The conventional wisdom is that this doesn’t matter (see here for Robert Jervis’ classic statement). Having a larger nuclear stockpile beyond the point where you can assuredly destroy the opponent does not yield similar advantages as does having a larger conventional army.
I find the conventional argument persuasive but there are some counterarguments. In the most recent issue of International Organization (ungated version) my colleague Matthew Kroenig argues that in a crisis between two nuclear powers, the state that enjoys a nuclear advantage is willing to run more risk than its opponent. This gives the nuclear superior state greater “effective resolve,” meaning that the other state is less likely to think that the state with nuclear superiority will back down. Consequentially, states with nuclear superiority are more likely to prevail in crisis bargaining between nuclear powers. Kroenig then shows that there is indeed a correlation between nuclear superiority and emerging victorious in crises between nuclear powers.
This argument is controversial. The data set is small. Although Kroenig does a good job controlling for possible confounding factors, there really is no good way to draw causal inferences from data like this. The same issue of International Organization contains an article (ungated version) by Todd Sechser and Matthew Fuhrman, who claim that nuclear weapons are of no use in increasing the credibility of threats to seize territory or another asset. Moreover, using nuclear weapons is costly. Thus, they find that while nuclear weapons are extremely useful for deterrence, they do little for “compellence” (making a threat to force an opponent to take some desired action). They show with a different data set of crisis bargaining that threats from nuclear states are not more likely to succeed than threats from non-nuclear states.
There are a host of other issues to consider, such as precisely what mix of nuclear capabilities to preserve in order to maintain effective deterrence. Given cuts in defense spending and President Obama’s stated agenda, I expect quite a bit of debate on this in coming months/years.
ps.

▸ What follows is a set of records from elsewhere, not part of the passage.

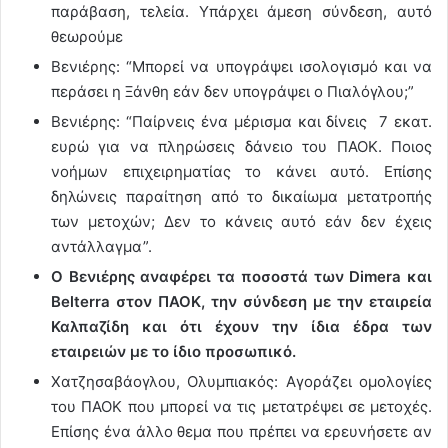
παράβαση, τελεία. Υπάρχει άμεση σύνδεση, αυτό
θεωρούμε
Βενιέρης: “Μπορεί να υπογράψει ισολογισμό και να
περάσει η Ξάνθη εάν δεν υπογράψει ο Πιαλόγλου;”
Βενιέρης: “Παίρνεις ένα μέρισμα και δίνεις 7 εκατ.
ευρώ για να πληρώσεις δάνειο του ΠΑΟΚ. Ποιος
νοήμων επιχειρηματίας το κάνει αυτό. Επίσης
δηλώνεις παραίτηση από το δικαίωμα μετατροπής
των μετοχών; Δεν το κάνεις αυτό εάν δεν έχεις
αντάλλαγμα”.
Ο Βενιέρης αναφέρει τα ποσοστά των Dimera και
Belterra στον ΠΑΟΚ, την σύνδεση με την εταιρεία
Καλπαζίδη και ότι έχουν την ίδια έδρα των
εταιρειών με το ίδιο προσωπικό.
Χατζησαβάογλου, Ολυμπιακός: Αγοράζει ομολογίες
του ΠΑΟΚ που μπορεί να τις μετατρέψει σε μετοχές.
Επίσης ένα άλλο θεμα που πρέπει να ερευνήσετε αν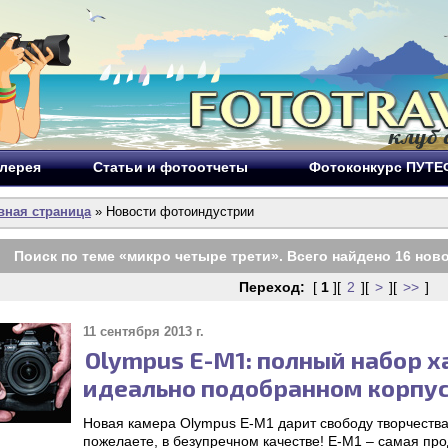
лерея
Статьи и фотоотчеты
Фотоконкурс ПУТ
вная страница
» Новости фотоиндустрии
Поиск по теме «
микро четыре трети
». Всего найдено
16
ново
Переход:
[
1
][
2
][
>
][
>>
]
11 сентября 2013 г.
Olympus Е-М1: полный набор х
идеально подобранном корпу
Новая камера Olympus Е-М1 дарит свободу творчества 
пожелаете, в безупречном качестве! Е-М1 – самая пр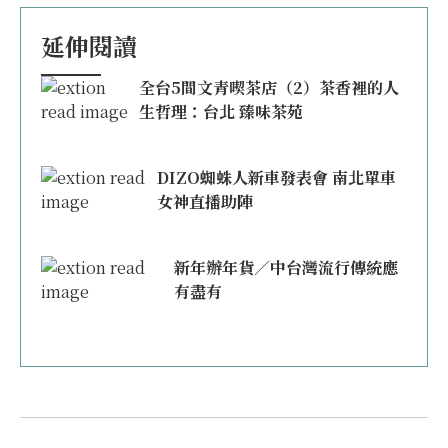
延伸閱讀
全台5間文青喫茶店（2）茶香裡的人
生哲理：台北 臻味茶苑
DIZO蜘蛛人新車發表會 南北單車
女神直播助陣
新年辦年貨／中台灣流行傳統應
有盡有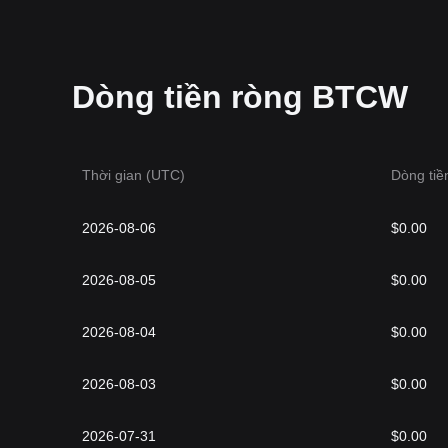
Dòng tiền ròng BTCW
Thời gian (UTC)
Dòng tiề
2026-08-06
$0.00
2026-08-05
$0.00
2026-08-04
$0.00
2026-08-03
$0.00
2026-07-31
$0.00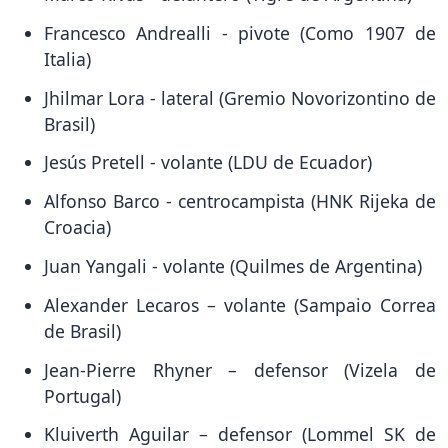
Francesco Andrealli - pivote (Como 1907 de
Italia)
Jhilmar Lora - lateral (Gremio Novorizontino de
Brasil)
Jesús Pretell - volante (LDU de Ecuador)
Alfonso Barco - centrocampista (HNK Rijeka de
Croacia)
Juan Yangali - volante (Quilmes de Argentina)
Alexander Lecaros – volante (Sampaio Correa
de Brasil)
Jean-Pierre Rhyner – defensor (Vizela de
Portugal)
Kluiverth Aguilar – defensor (Lommel SK de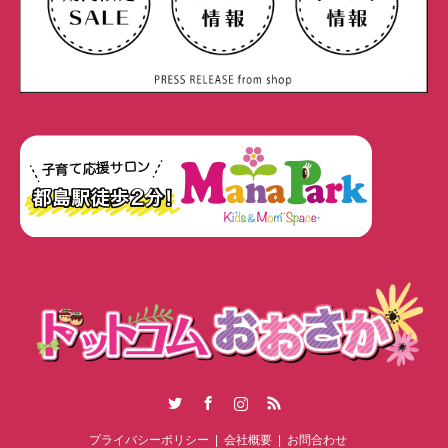
Twitter
Facebook
Instagram
RSS
プライバシーポリシー
会社概要
お問合わせ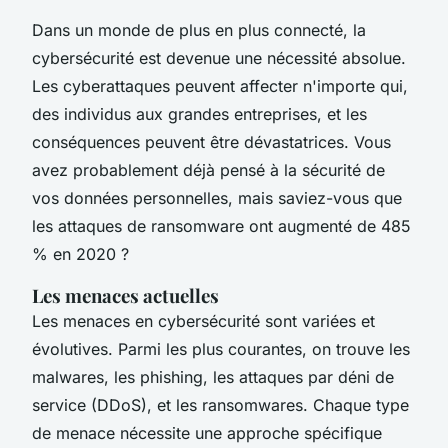
Dans un monde de plus en plus connecté, la
cybersécurité est devenue une nécessité absolue.
Les cyberattaques peuvent affecter n'importe qui,
des individus aux grandes entreprises, et les
conséquences peuvent être dévastatrices. Vous
avez probablement déjà pensé à la sécurité de
vos données personnelles, mais saviez-vous que
les attaques de ransomware ont augmenté de 485
% en 2020 ?
Les menaces actuelles
Les menaces en cybersécurité sont variées et
évolutives. Parmi les plus courantes, on trouve les
malwares
, les
phishing
, les attaques par déni de
service (DDoS), et les
ransomwares
. Chaque type
de menace nécessite une approche spécifique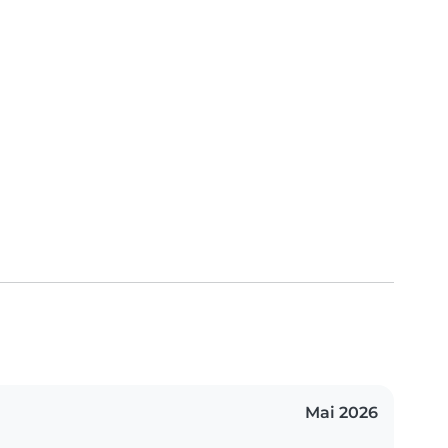
Mai 2026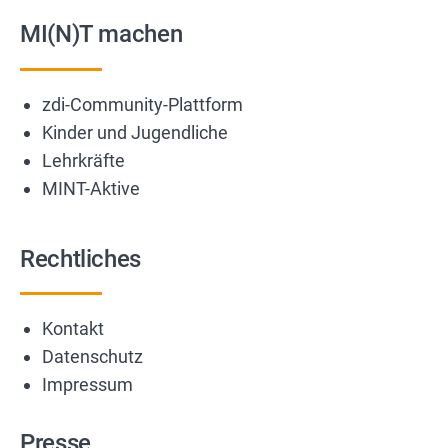
MI(N)T machen
zdi-Community-Plattform
Kinder und Jugendliche
Lehrkräfte
MINT-Aktive
Rechtliches
Kontakt
Datenschutz
Impressum
Presse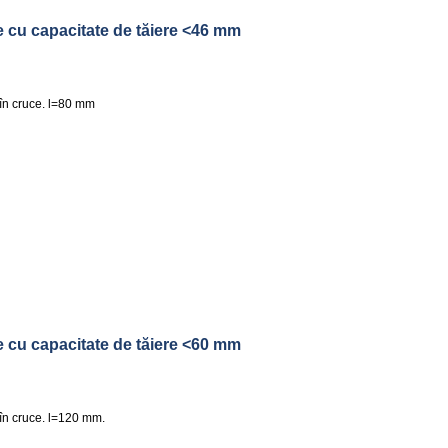
 cu capacitate de tăiere <46 mm
f în cruce. l=80 mm
 cu capacitate de tăiere <60 mm
 în cruce. l=120 mm.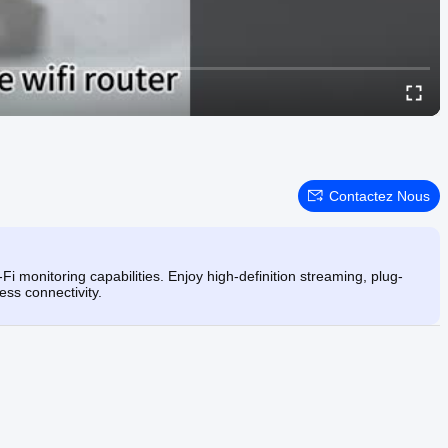
Contactez Nous
monitoring capabilities. Enjoy high-definition streaming, plug-
ess connectivity.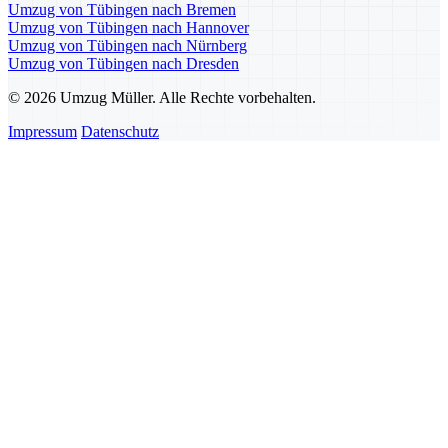
Umzug von Tübingen nach Bremen
Umzug von Tübingen nach Hannover
Umzug von Tübingen nach Nürnberg
Umzug von Tübingen nach Dresden
© 2026 Umzug Müller. Alle Rechte vorbehalten.
Impressum
Datenschutz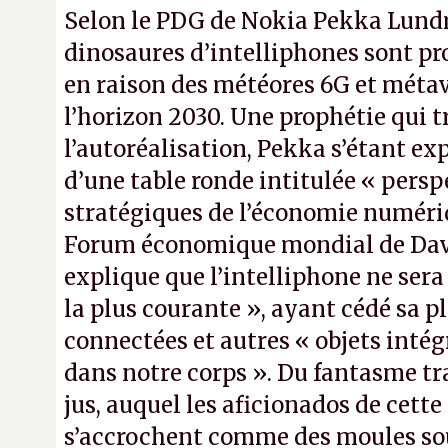
Selon le PDG de Nokia Pekka Lund
dinosaures d’intelliphones sont pr
en raison des météores 6G et métav
l’horizon 2030. Une prophétie qui t
l’autoréalisation, Pekka s’étant ex
d’une table ronde intitulée « persp
stratégiques de l’économie numéri
Forum économique mondial de Dav
explique que l’intelliphone ne sera 
la plus courante », ayant cédé sa p
connectées et autres « objets inté
dans notre corps ». Du fantasme t
jus, auquel les aficionados de cette
s’accrochent comme des moules sous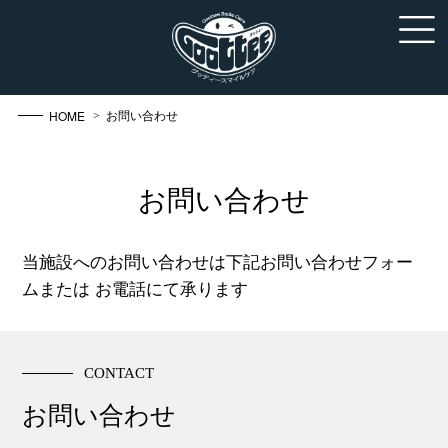
HOME
> お問い合わせ
お問い合わせ
当施設へのお問い合わせは下記お問い合わせフォー
ムまたは
お電話にて承ります
CONTACT
お問い合わせ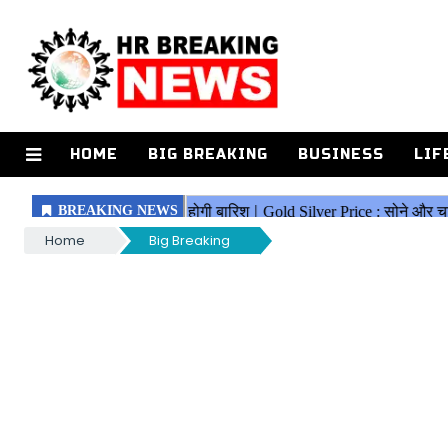
HOME
BIG BREAKING
BUSINESS
LIF
Home
Big Breaking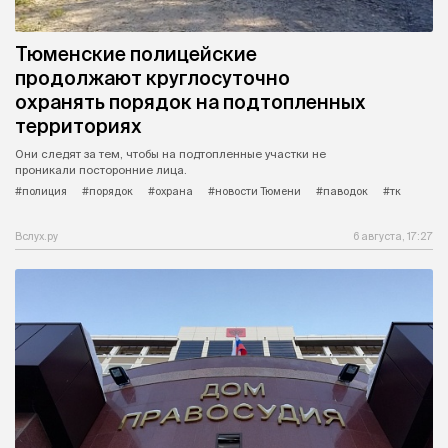
Тюменские полицейские
продолжают круглосуточно
охранять порядок на подтопленных
территориях
Они следят за тем, чтобы на подтопленные участки не
проникали посторонние лица.
#полиция
#порядок
#охрана
#новости Тюмени
#паводок
#тк
Вслух.ру
6 августа, 17:27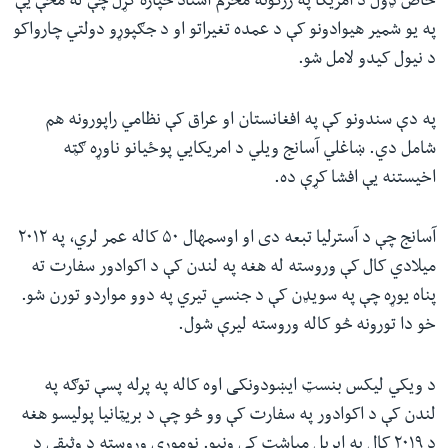
خاص ډول د امریکا په زرګونه محرم اسناد خپاره کړل چې له مخې یې
په یو شمیر هیوادونو کې د عمده تغیراتو او د جګپوړو دولتي چارواکو
د نیول کیدو لامل شو.
په دې سندونو کې په افغانستان او عراق کې نظامي‌ راپورونه هم
شامل دي. ښاغلي‌ آسانج ویلي د امریکایي پوځیانو ناوړه ګټه
اخیستنه یې افشا کړې ده.
آسانج چې د آسترلیا تبعه دی او اوسمهال ۵۰ کاله عمر لري، په ۲۰۱۲
میلادي کال کې وروسته له هغه په لندن کې د اکوادور سفارت ته
پناه یوړه چې په سویډن کې د جنسي تیري په دوو مواردو تورن شو.
خو دا تورونه څو کاله وروسته لیرې شول.
د ویکي لیکس بنسټ ایښودونکی‌ اوه کاله په پرله پسې توګه په
لندن کې د اکوادور په سفارت کې وو څو چې د بریټانیا پولیسو هغه
د ۲۰۱۹ کال په اپریل میاشت کې ونیو. نوموړی وروسته د وثیقې د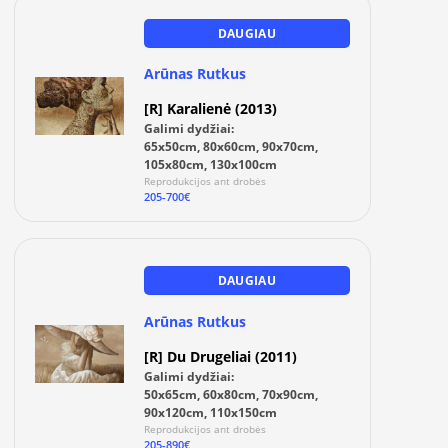
DAUGIAU
Arūnas Rutkus
[R] Karalienė (2013)
Galimi dydžiai:
65x50cm, 80x60cm, 90x70cm,
105x80cm, 130x100cm
Reprodukcijos ant drobės
205-700€
DAUGIAU
Arūnas Rutkus
[R] Du Drugeliai (2011)
Galimi dydžiai:
50x65cm, 60x80cm, 70x90cm,
90x120cm, 110x150cm
Reprodukcijos ant drobės
205-890€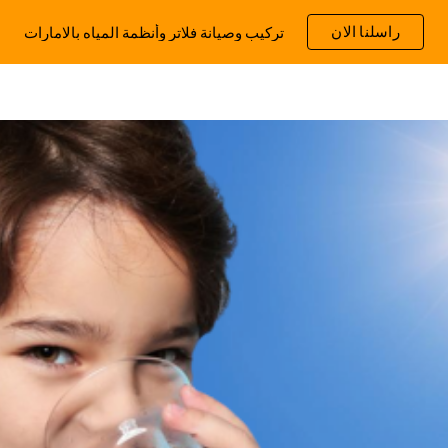
راسلنا الان
تركيب وصيانة فلاتر وأنظمة المياه بالامارات
ip to main content
Skip to navigat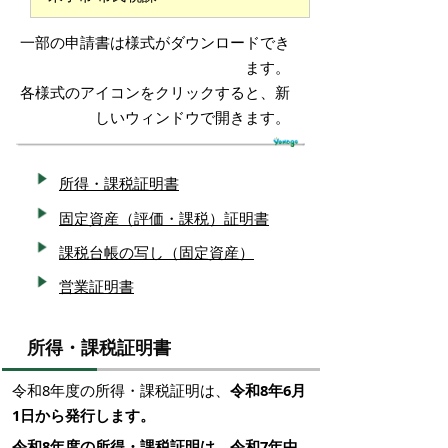
一部の申請書は様式がダウンロードでき
ます。
各様式のアイコンをクリックすると、新
しいウィンドウで開きます。
所得・課税証明書
固定資産（評価・課税）証明書
課税台帳の写し（固定資産）
営業証明書
所得・課税証明書
令和8年度の所得・課税証明は、
令和8年6月
1日から発行します。
令和8年度の所得・課税証明は、令和7年中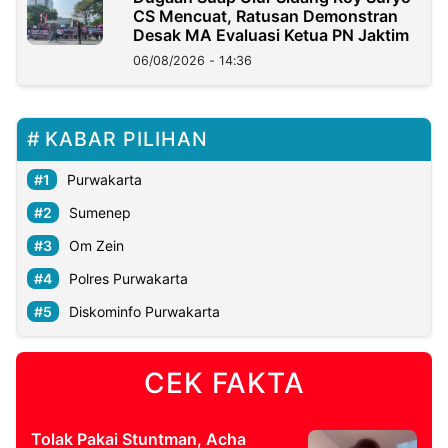
CS Mencuat, Ratusan Demonstran
Desak MA Evaluasi Ketua PN Jaktim
06/08/2026 - 14:36
KABAR PILIHAN
Purwakarta
Sumenep
Om Zein
Polres Purwakarta
Diskominfo Purwakarta
CEK FAKTA
Tolak Pakai Stuntman, Acha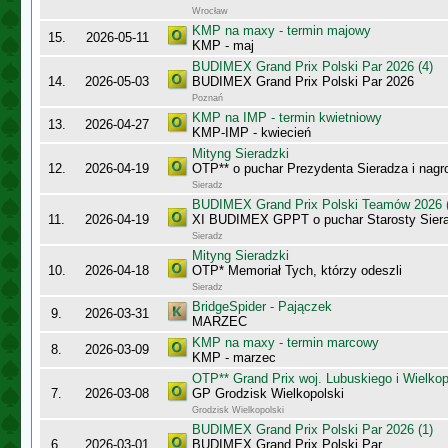
Wrocław
KMP na maxy - termin majowy
15.
2026-05-11
KMP - maj
BUDIMEX Grand Prix Polski Par 2026 (4)
14.
2026-05-03
BUDIMEX Grand Prix Polski Par 2026
Poznań
KMP na IMP - termin kwietniowy
13.
2026-04-27
KMP-IMP - kwiecień
Mityng Sieradzki
12.
2026-04-19
OTP** o puchar Prezydenta Sieradza i nagr
Sieradz
BUDIMEX Grand Prix Polski Teamów 2026 (
11.
2026-04-19
XI BUDIMEX GPPT o puchar Starosty Sier
Sieradz
Mityng Sieradzki
10.
2026-04-18
OTP* Memoriał Tych, którzy odeszli
Sieradz
BridgeSpider - Pajączek
9.
2026-03-31
MARZEC
KMP na maxy - termin marcowy
8.
2026-03-09
KMP - marzec
OTP** Grand Prix woj. Lubuskiego i Wielko
7.
2026-03-08
GP Grodzisk Wielkopolski
Grodzisk Wielkopolski
BUDIMEX Grand Prix Polski Par 2026 (1)
6.
2026-03-01
BUDIMEX Grand Prix Polski Par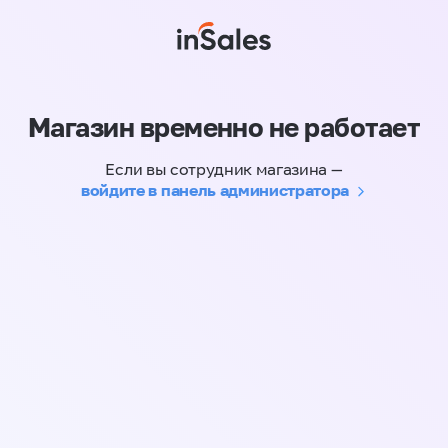
Магазин временно не работает
Если вы сотрудник магазина —
войдите в панель администратора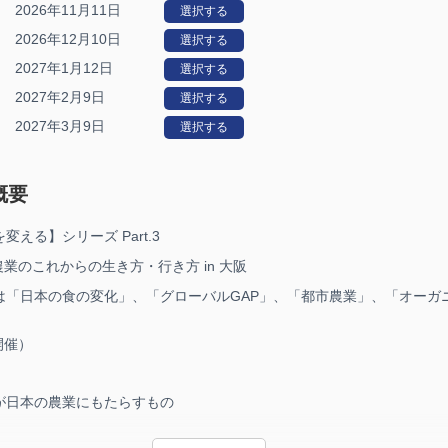
2026年11月11日
選択する
2026年12月10日
選択する
2027年1月12日
選択する
2027年2月9日
選択する
2027年3月9日
選択する
概要
える】シリーズ Part.3
農業のこれからの生き方・行き方 in 大阪
は「日本の食の変化」、「グローバルGAP」、「都市農業」、「オーガ
 開催）
が日本の農業にもたらすもの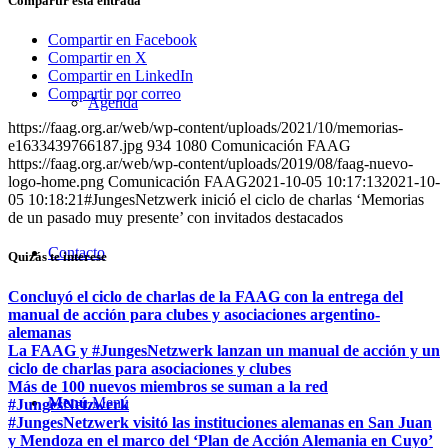
Compartir esta entrada
Compartir en Facebook
Compartir en X
Compartir en LinkedIn
Compartir por correo
Agenda
https://faag.org.ar/web/wp-content/uploads/2021/10/memorias-
e1633439766187.jpg
934
1080
Comunicación FAAG
https://faag.org.ar/web/wp-content/uploads/2019/08/faag-nuevo-
logo-home.png
Comunicación FAAG
2021-10-05 10:17:13
2021-10-
05 10:18:21
#JungesNetzwerk inició el ciclo de charlas ‘Memorias
de un pasado muy presente’ con invitados destacados
Contacto
Quizás te interese
Concluyó el ciclo de charlas de la FAAG con la entrega del
manual de acción para clubes y asociaciones argentino-
alemanas
La FAAG y #JungesNetzwerk lanzan un manual de acción y un
ciclo de charlas para asociaciones y clubes
Más de 100 nuevos miembros se suman a la red
Menú
Menú
#JungesNetzwerk
#JungesNetzwerk visitó las instituciones alemanas en San Juan
y Mendoza en el marco del ‘Plan de Acción Alemania en Cuyo’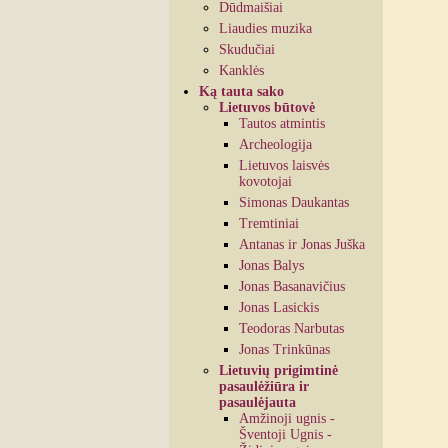
Dūdmaišiai
Liaudies muzika
Skudučiai
Kanklės
Ką tauta sako
Lietuvos būtovė
Tautos atmintis
Archeologija
Lietuvos laisvės
kovotojai
Simonas Daukantas
Tremtiniai
Antanas ir Jonas Juška
Jonas Balys
Jonas Basanavičius
Jonas Lasickis
Teodoras Narbutas
Jonas Trinkūnas
Lietuvių prigimtinė
pasaulėžiūra ir
pasaulėjauta
Amžinoji ugnis -
Šventoji Ugnis -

Dan Nexon finds the fact that the premier journal in international relations publishes such contradictory findings in the same issue disconcerting:
“[..]how are policymakers and non-academics to interpret such an exchange? The situation strikes me as unsatisfactory. If our mission is to prove that our work “matters” and thus, for example, deserves public funding… then, well, okay. But if our mission is to better shape policy, then what? Indeed, I suspect most “consumers” of this kind of debate will simply accept the position that fits with their prior commitments.
I accept the point but I do not know what the alternative is. This is not an issue about the state of the discipline but the difficulty (and importance) of the issue. There are reasonable theoretical positions on both sides and very limited data to help us discriminate between them. The Sechser and Fuhrman data set is a bit bigger than Kroenig’s but they also do not solve the causal inference issues; especially if Kroenig and Weintraub are right that nuclear imbalance deters states from entering conflicts in the first place. How can we do better than advocate for reasoned debates based on logic and assessments of the historical record (quantitatively and qualitatively)?